Stored data entries:
--------------------------------
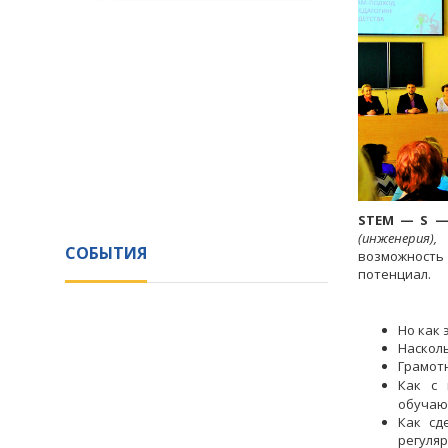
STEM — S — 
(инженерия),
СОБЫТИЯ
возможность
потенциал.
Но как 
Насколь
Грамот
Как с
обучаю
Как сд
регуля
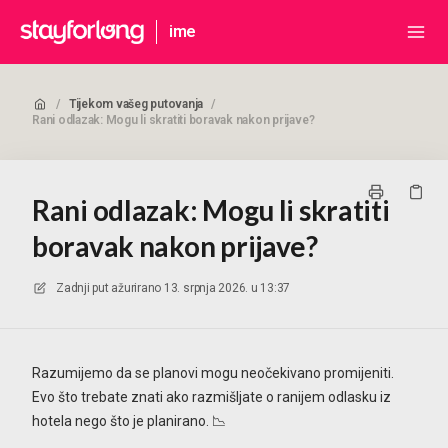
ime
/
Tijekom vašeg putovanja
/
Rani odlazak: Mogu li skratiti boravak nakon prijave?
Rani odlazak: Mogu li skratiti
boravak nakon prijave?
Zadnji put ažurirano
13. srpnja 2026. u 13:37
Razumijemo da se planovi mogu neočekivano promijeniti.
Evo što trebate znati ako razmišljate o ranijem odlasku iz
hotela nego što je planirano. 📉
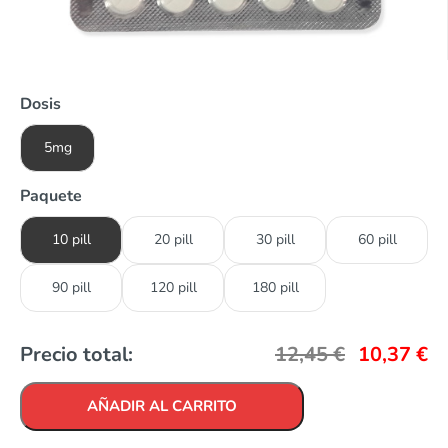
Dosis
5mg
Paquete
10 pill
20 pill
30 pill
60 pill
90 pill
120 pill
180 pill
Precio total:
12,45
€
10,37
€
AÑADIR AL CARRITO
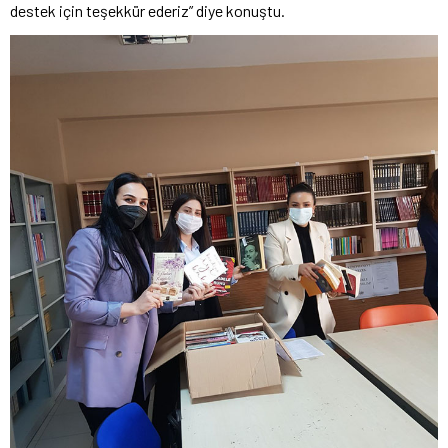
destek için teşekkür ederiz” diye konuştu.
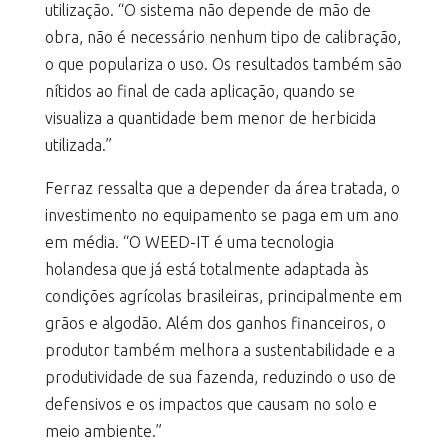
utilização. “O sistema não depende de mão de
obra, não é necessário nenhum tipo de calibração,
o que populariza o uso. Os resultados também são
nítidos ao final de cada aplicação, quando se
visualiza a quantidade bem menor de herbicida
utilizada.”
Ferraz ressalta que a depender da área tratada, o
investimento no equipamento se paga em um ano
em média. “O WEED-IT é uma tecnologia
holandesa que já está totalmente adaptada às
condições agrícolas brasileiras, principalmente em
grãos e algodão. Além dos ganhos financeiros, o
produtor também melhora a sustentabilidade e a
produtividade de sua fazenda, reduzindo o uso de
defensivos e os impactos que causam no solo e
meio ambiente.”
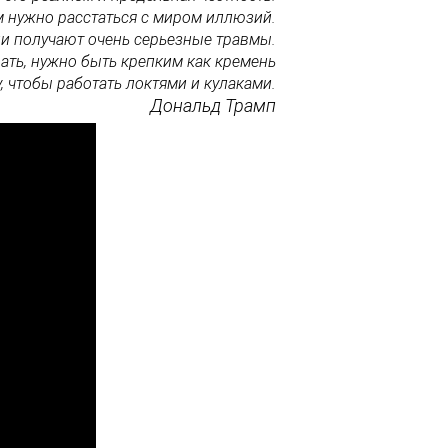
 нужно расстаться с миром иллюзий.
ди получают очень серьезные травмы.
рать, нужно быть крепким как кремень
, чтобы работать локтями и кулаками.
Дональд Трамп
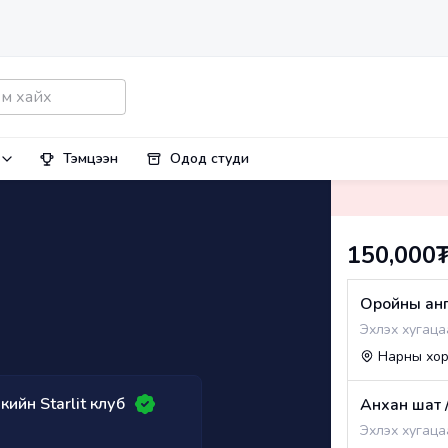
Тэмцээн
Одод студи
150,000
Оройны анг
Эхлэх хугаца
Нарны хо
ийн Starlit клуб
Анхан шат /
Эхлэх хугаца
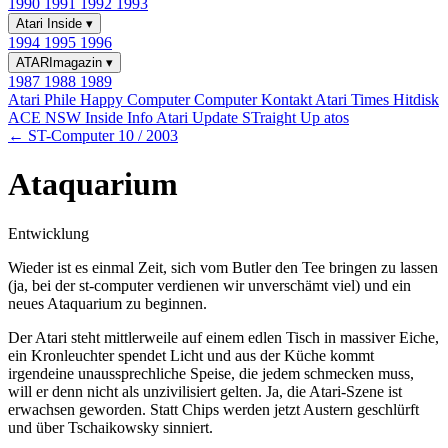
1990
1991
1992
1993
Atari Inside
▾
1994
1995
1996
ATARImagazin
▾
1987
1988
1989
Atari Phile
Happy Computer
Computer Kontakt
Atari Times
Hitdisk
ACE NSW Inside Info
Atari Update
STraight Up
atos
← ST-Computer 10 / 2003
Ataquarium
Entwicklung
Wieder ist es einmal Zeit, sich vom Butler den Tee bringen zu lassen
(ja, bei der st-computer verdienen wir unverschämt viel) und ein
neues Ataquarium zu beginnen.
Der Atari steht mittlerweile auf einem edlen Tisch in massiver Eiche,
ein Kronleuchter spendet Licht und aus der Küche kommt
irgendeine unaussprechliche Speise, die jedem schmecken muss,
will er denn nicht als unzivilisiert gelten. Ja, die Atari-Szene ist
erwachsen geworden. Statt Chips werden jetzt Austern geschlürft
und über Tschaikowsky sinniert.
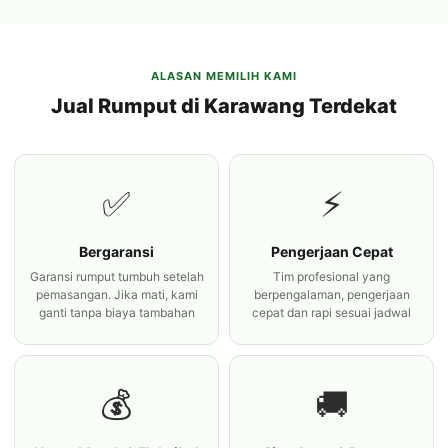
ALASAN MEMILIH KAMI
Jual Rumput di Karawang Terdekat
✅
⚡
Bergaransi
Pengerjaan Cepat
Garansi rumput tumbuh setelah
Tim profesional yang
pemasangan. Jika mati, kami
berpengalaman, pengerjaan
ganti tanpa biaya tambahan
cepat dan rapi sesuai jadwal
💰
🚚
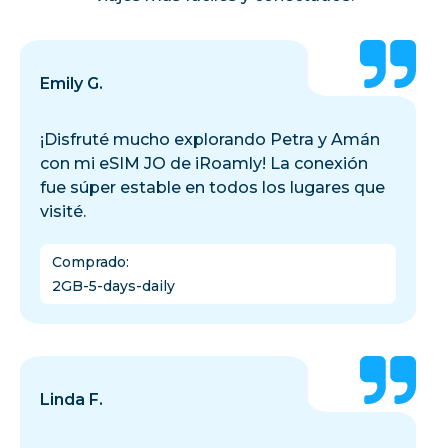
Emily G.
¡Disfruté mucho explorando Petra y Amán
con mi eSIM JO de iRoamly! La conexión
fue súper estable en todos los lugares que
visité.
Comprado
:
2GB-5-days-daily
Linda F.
--------------------------------
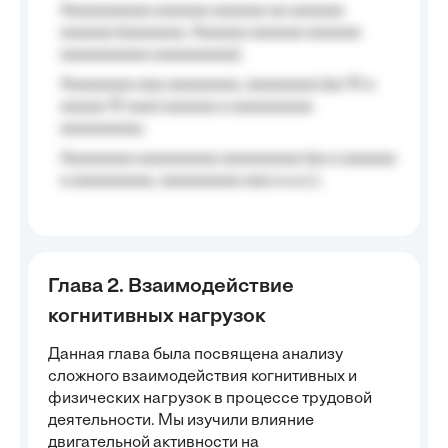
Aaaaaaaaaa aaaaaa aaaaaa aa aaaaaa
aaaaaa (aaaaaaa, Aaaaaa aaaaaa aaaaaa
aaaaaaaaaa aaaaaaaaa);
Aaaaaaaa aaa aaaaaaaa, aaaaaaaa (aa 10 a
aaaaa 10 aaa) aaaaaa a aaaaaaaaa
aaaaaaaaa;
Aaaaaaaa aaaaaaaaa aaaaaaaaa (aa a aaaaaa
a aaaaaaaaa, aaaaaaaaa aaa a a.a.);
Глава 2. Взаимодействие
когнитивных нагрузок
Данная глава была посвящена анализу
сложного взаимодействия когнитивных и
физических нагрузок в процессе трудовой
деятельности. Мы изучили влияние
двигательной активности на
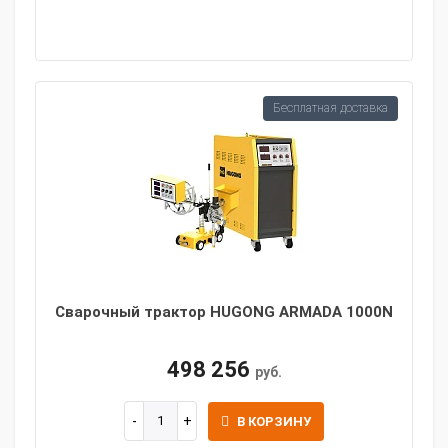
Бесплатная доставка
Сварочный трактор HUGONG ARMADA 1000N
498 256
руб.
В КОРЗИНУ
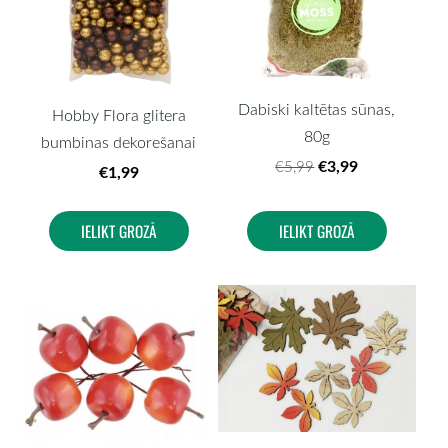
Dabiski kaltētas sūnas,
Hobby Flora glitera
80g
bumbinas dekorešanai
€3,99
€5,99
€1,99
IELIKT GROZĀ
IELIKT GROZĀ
--------------------------------
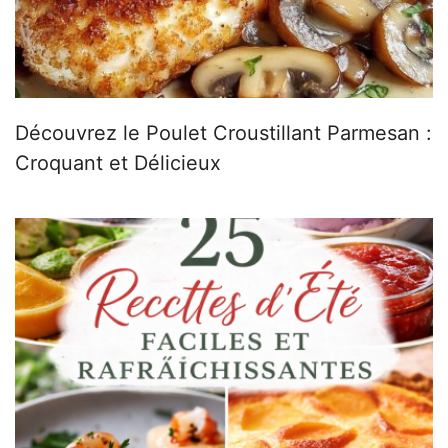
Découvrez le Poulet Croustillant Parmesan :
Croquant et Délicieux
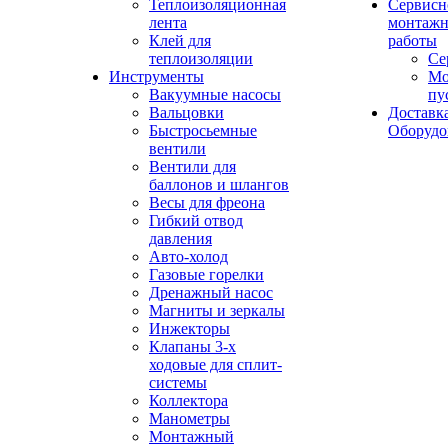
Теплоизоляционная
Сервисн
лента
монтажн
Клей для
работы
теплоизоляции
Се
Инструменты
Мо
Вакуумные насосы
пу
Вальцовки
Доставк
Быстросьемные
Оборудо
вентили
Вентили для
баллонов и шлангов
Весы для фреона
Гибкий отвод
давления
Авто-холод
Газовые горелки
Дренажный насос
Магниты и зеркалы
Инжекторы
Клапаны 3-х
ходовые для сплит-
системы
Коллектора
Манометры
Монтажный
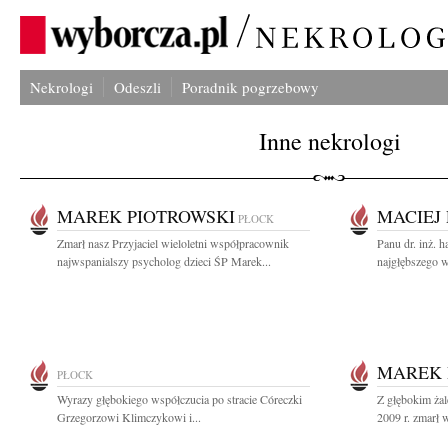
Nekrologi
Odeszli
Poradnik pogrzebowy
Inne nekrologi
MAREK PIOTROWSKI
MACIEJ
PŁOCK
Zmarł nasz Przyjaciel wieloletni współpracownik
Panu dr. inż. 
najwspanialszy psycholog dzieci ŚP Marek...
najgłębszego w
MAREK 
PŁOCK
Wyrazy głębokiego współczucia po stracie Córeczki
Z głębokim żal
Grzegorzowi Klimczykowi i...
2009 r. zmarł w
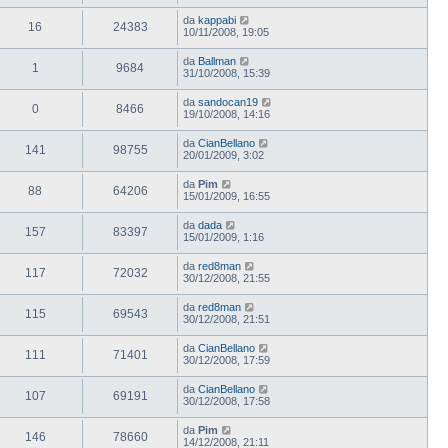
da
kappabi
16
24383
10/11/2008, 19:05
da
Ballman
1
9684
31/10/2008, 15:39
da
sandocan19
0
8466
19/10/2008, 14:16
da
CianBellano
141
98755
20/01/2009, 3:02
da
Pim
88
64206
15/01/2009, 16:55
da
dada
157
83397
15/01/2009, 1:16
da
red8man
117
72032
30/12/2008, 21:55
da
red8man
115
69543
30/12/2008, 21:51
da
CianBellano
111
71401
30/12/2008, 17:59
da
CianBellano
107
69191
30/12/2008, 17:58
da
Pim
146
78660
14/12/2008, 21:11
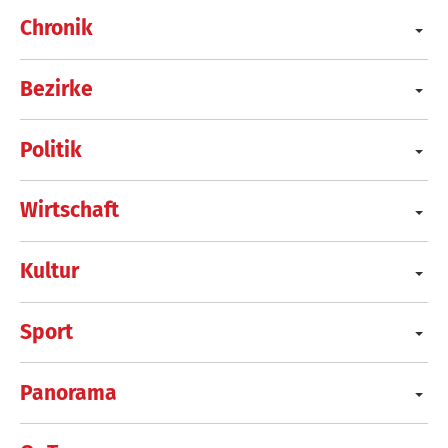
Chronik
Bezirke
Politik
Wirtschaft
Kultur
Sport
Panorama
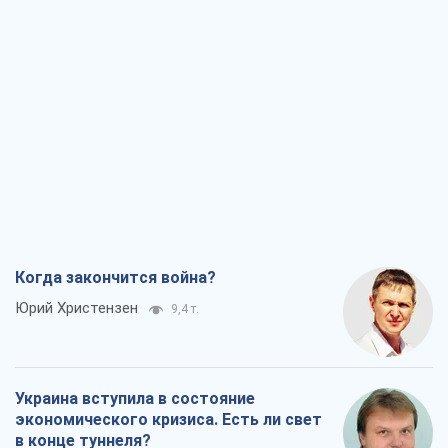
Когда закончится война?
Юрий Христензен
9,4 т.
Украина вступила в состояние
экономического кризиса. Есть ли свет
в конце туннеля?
--------------------------------
■ **To do**:
Using the data above, output the line that has "рать, нужно быть крепким как кремень", the line that has "Happy Computer", and whatever lines fall between, each exactly as it stands and without pictures.

■ **Output for this exercise**:
рать, нужно быть крепким как кремень
, чтобы работать локтями и кулаками.
Дональд Трамп
Тэмцээн
Одод студи
150,000
Оройны анг
Эхлэх хугаца
Нарны хо
ийн Starlit клуб
Анхан шат /
Эхлэх хугаца
1990
1991
1992
1993
Atari Inside
▾
1994
1995
1996
ATARImagazin
▾
1987
1988
1989
Atari Phile
Happy Computer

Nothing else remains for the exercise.